According to a handy – well, not so handy, just look at the size of the thing! – infographic, your average Facebook users spends just under two hours a day on the social network. Now, if you spend an extra 1.5 hours over that average on Facebook, then your GPA will only fall by around 0.12 points. To put that into perspective, a student’s high school GPA is over twice as representative of how they will perform in college than their use of Facebook.
It is easy to see where the confusion lies. Would you expect someone to do well at college when they spend nearly 4 hours a day checking their friends’ Facebook status updates, tagging themselves in photos and generally doing nothing very useful? Probably not, but as it turns out, you’d need to be spending an awful lot of time on Facebook before it would be a good indicator of how well a student will do when at college.

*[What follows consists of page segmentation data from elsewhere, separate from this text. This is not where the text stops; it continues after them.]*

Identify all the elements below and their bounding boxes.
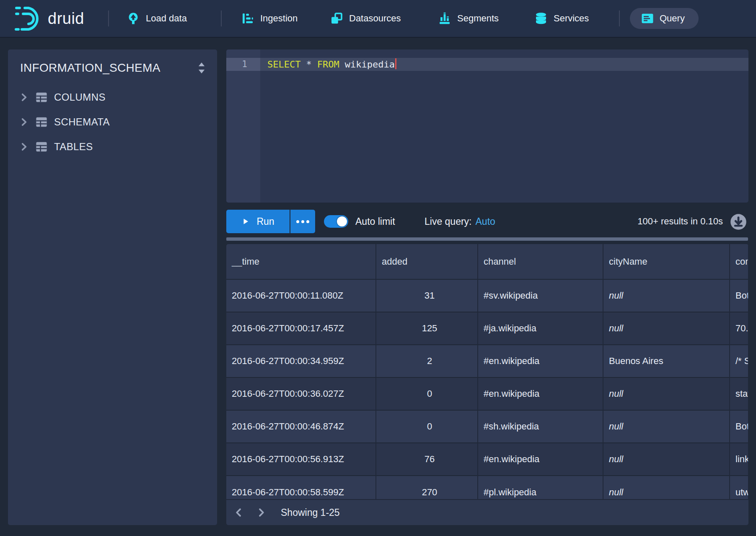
navbar: druid Load data Ingestion Datasources (0, 0, 756, 37)
table-cell: 2016-06-27T00:00:46.874Z (226, 410, 376, 443)
table-cell: null (603, 377, 730, 410)
table-cell: 0 (376, 410, 478, 443)
brand[interactable]: druid (14, 0, 84, 37)
sql-editor[interactable]: 1 SELECT*FROMwikipedia (226, 49, 748, 203)
live-query-value[interactable]: Auto (476, 216, 495, 227)
chevron-left-icon (234, 507, 244, 518)
chevron-right-icon (256, 507, 266, 518)
nav-divider (221, 10, 222, 26)
tree-item-label: SCHEMATA (54, 116, 110, 128)
table-cell: null (603, 410, 730, 443)
more-dots-icon (296, 220, 309, 223)
run-more-button[interactable] (290, 210, 315, 233)
table-cell: null (603, 443, 730, 476)
tree-item-schemata[interactable]: SCHEMATA (8, 109, 217, 134)
table-icon (36, 141, 47, 153)
sql-code-line: SELECT*FROMwikipedia (267, 58, 396, 71)
table-cell: null (603, 279, 730, 312)
table-header-row: __time added channel cityName comment (226, 244, 748, 279)
schema-tree: COLUMNS SCHEMATA (8, 85, 217, 159)
table-icon (36, 91, 47, 103)
table-cell: 70. (730, 312, 748, 345)
table-cell: /* S (730, 345, 748, 377)
column-header-time[interactable]: __time (226, 244, 376, 279)
nav-item-segments[interactable]: Segments (438, 0, 499, 37)
table-cell: 2016-06-27T00:00:17.457Z (226, 312, 376, 345)
table-icon (36, 116, 47, 128)
table-cell: Bot (730, 410, 748, 443)
play-icon (241, 217, 250, 226)
table-cell: null (603, 312, 730, 345)
sql-keyword: SELECT (267, 59, 300, 70)
schema-sidebar: INFORMATION_SCHEMA COLUMNS (8, 49, 217, 525)
table-cell: Buenos Aires (603, 345, 730, 377)
nav-item-ingestion[interactable]: Ingestion (241, 0, 298, 37)
table-cell: #en.wikipedia (478, 345, 603, 377)
table-cell: 2016-06-27T00:00:11.080Z (226, 279, 376, 312)
results-footer: Showing 1-25 (226, 499, 748, 525)
auto-limit-label: Auto limit (355, 209, 395, 234)
table-cell: #en.wikipedia (478, 377, 603, 410)
table-row: 2016-06-27T00:00:56.913Z76#en.wikipedian… (226, 443, 748, 476)
results-panel: __time added channel cityName comment 20… (226, 244, 748, 525)
download-icon[interactable] (730, 213, 747, 232)
table-row: 2016-06-27T00:00:46.874Z0#sh.wikipedianu… (226, 410, 748, 443)
nav-divider (108, 10, 109, 26)
table-row: 2016-06-27T00:00:34.959Z2#en.wikipediaBu… (226, 345, 748, 377)
column-header-cityname[interactable]: cityName (603, 244, 730, 279)
sql-keyword: FROM (317, 59, 339, 70)
next-page-button[interactable] (254, 506, 268, 519)
services-icon (535, 12, 547, 25)
column-header-comment[interactable]: comment (730, 244, 748, 279)
nav-item-load-data[interactable]: Load data (127, 0, 187, 37)
druid-logo-icon (14, 5, 44, 32)
table-cell: 2016-06-27T00:00:36.027Z (226, 377, 376, 410)
table-cell: 2 (376, 345, 478, 377)
showing-label: Showing 1-25 (281, 500, 340, 525)
chevron-right-icon (19, 93, 28, 102)
results-tbody: 2016-06-27T00:00:11.080Z31#sv.wikipedian… (226, 279, 748, 508)
brand-name: druid (48, 10, 84, 28)
table-row: 2016-06-27T00:00:11.080Z31#sv.wikipedian… (226, 279, 748, 312)
table-cell: 2016-06-27T00:00:56.913Z (226, 443, 376, 476)
double-caret-sort-icon[interactable] (196, 61, 207, 76)
segments-icon (438, 12, 451, 25)
table-cell: #sh.wikipedia (478, 410, 603, 443)
nav-item-datasources[interactable]: Datasources (330, 0, 401, 37)
nav-item-label: Datasources (349, 13, 401, 24)
tree-item-columns[interactable]: COLUMNS (8, 85, 217, 109)
table-cell: stat (730, 377, 748, 410)
tree-item-tables[interactable]: TABLES (8, 134, 217, 159)
results-summary: 100+ results in 0.10s (637, 209, 723, 234)
column-header-channel[interactable]: channel (478, 244, 603, 279)
query-icon (641, 12, 654, 25)
line-number: 1 (226, 58, 247, 71)
nav-item-query-active[interactable]: Query (630, 8, 699, 29)
live-query: Live query:Auto (425, 209, 495, 234)
nav-item-label: Services (554, 13, 589, 24)
datasources-icon (330, 12, 343, 25)
nav-divider (619, 10, 620, 26)
nav-item-services[interactable]: Services (535, 0, 589, 37)
tree-item-label: TABLES (54, 141, 93, 153)
load-data-icon (127, 12, 140, 25)
table-cell: 76 (376, 443, 478, 476)
nav-item-label: Load data (146, 13, 187, 24)
sql-identifier: wikipedia (345, 59, 395, 70)
column-header-added[interactable]: added (376, 244, 478, 279)
previous-page-button[interactable] (232, 506, 246, 519)
results-table: __time added channel cityName comment 20… (226, 244, 748, 508)
table-cell: 0 (376, 377, 478, 410)
editor-results-splitter[interactable] (226, 237, 748, 241)
table-cell: #ja.wikipedia (478, 312, 603, 345)
tree-item-label: COLUMNS (54, 91, 106, 103)
auto-limit-toggle[interactable] (324, 215, 348, 228)
table-cell: 125 (376, 312, 478, 345)
run-button-label: Run (256, 216, 274, 227)
table-row: 2016-06-27T00:00:36.027Z0#en.wikipedianu… (226, 377, 748, 410)
toggle-knob (337, 216, 347, 226)
table-row: 2016-06-27T00:00:17.457Z125#ja.wikipedia… (226, 312, 748, 345)
nav-item-label: Query (660, 13, 685, 24)
run-button[interactable]: Run (226, 210, 290, 233)
chevron-right-icon (19, 117, 28, 127)
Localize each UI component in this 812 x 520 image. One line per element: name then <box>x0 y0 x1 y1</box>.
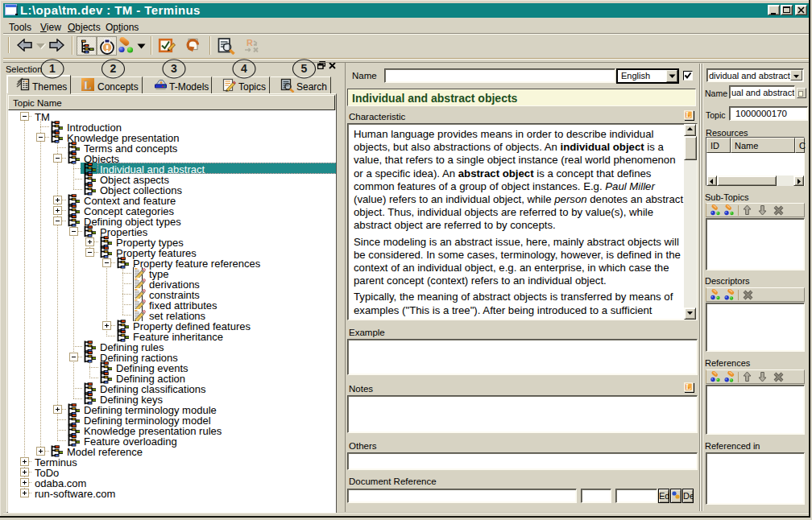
svg-text:5: 5 <box>301 62 308 75</box>
svg-text:L: L <box>686 383 690 391</box>
svg-text:4: 4 <box>241 62 247 75</box>
svg-text:L: L <box>686 111 690 119</box>
svg-text:1: 1 <box>49 62 56 75</box>
svg-text:3: 3 <box>171 62 177 75</box>
svg-text:2: 2 <box>110 62 117 75</box>
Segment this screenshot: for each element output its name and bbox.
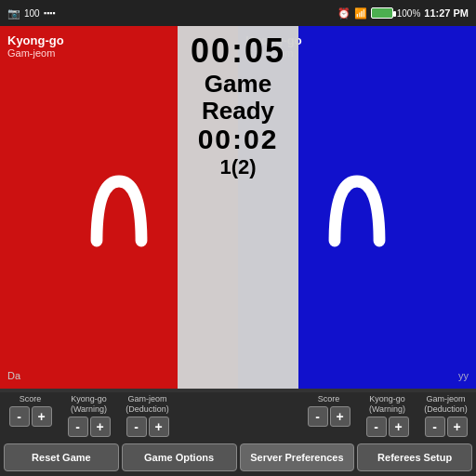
blue-warning-btns: - + [366,416,409,437]
blue-score-minus[interactable]: - [308,406,328,427]
game-area: Kyong-go Gam-jeom Da 00:05 Game Ready [0,26,476,389]
time-display: 11:27 PM [424,7,469,19]
blue-deduction-group: Gam-jeom(Deduction) - + [417,394,474,437]
main-content: Kyong-go Gam-jeom Da 00:05 Game Ready [0,26,476,476]
screen-icon: 📷 [7,7,20,20]
score-row: Score - + Kyong-go(Warning) - + [0,392,476,439]
red-warning-group: Kyong-go(Warning) - + [60,394,117,437]
battery-percent: 100% [397,8,421,19]
red-warning-btns: - + [68,416,111,437]
center-overlay: 00:05 Game Ready 00:02 1(2) [178,26,298,389]
reset-game-button[interactable]: Reset Game [4,443,119,471]
blue-deduction-label: Gam-jeom(Deduction) [424,394,468,415]
controls-area: Score - + Kyong-go(Warning) - + [0,389,476,476]
red-warning-minus[interactable]: - [68,416,88,437]
red-deduction-label: Gam-jeom(Deduction) [126,394,169,415]
red-score-group: Score - + [2,394,59,437]
signal-bars: ▪▪▪▪ [44,8,56,18]
timer-small: 00:02 [198,124,279,155]
red-deduction-plus[interactable]: + [149,416,169,437]
blue-score-plus[interactable]: + [330,406,350,427]
red-horseshoe [82,173,156,257]
red-score-btns: - + [9,406,52,427]
blue-warning-label: Kyong-go(Warning) [369,394,405,415]
server-preferences-button[interactable]: Server Preferences [240,443,355,471]
red-warning-plus[interactable]: + [90,416,111,437]
center-divider [178,392,298,439]
blue-controls: Score - + Kyong-go(Warning) - + [298,392,476,439]
wifi-icon: 100 [24,8,40,19]
status-right: ⏰ 📶 100% 11:27 PM [337,7,469,20]
status-left: 📷 100 ▪▪▪▪ [7,7,55,20]
action-buttons: Reset Game Game Options Server Preferenc… [0,439,476,476]
blue-score-btns: - + [308,406,350,427]
timer-large: 00:05 [191,32,285,71]
red-deduction-group: Gam-jeom(Deduction) - + [119,394,176,437]
red-score-minus[interactable]: - [9,406,30,427]
status-bar: 📷 100 ▪▪▪▪ ⏰ 📶 100% 11:27 PM [0,0,476,26]
blue-warning-minus[interactable]: - [366,416,387,437]
blue-deduction-minus[interactable]: - [425,416,445,437]
red-score-label: Score [20,394,42,404]
signal-icon: 📶 [354,7,367,20]
blue-horseshoe [320,173,394,257]
blue-warning-plus[interactable]: + [389,416,409,437]
blue-deduction-btns: - + [425,416,468,437]
red-score-plus[interactable]: + [32,406,52,427]
alarm-icon: ⏰ [337,7,350,20]
game-options-button[interactable]: Game Options [122,443,237,471]
red-deduction-btns: - + [126,416,169,437]
round-info: 1(2) [219,155,256,179]
blue-score-group: Score - + [300,394,357,437]
red-controls: Score - + Kyong-go(Warning) - + [0,392,178,439]
referees-setup-button[interactable]: Referees Setup [357,443,472,471]
battery-icon [371,7,393,19]
game-ready-text: Game Ready [202,71,274,124]
blue-score-label: Score [318,394,340,404]
phone-frame: 📷 100 ▪▪▪▪ ⏰ 📶 100% 11:27 PM Kyong-go Ga… [0,0,476,476]
red-warning-label: Kyong-go(Warning) [71,394,107,415]
blue-warning-group: Kyong-go(Warning) - + [359,394,416,437]
red-deduction-minus[interactable]: - [126,416,147,437]
blue-deduction-plus[interactable]: + [447,416,468,437]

We’d like to see similar metrics for things like Twitter, writing blog posts or perhaps even playing games on an iPad or an iPhone. I really can’t figure out why we should miss out on the iPod touch users here.
Of course, Facebook is an easy target. Why blame kids just not being as clever as they used to be on poor schools or tutors, when you can blame that evil Mark Zuckerberg and his cronies?
As TNW’s Alex Wilhelm says, if a kid isn’t going to do their work, then they aren’t going to do their work, regardless of whether they are using Facebook or not.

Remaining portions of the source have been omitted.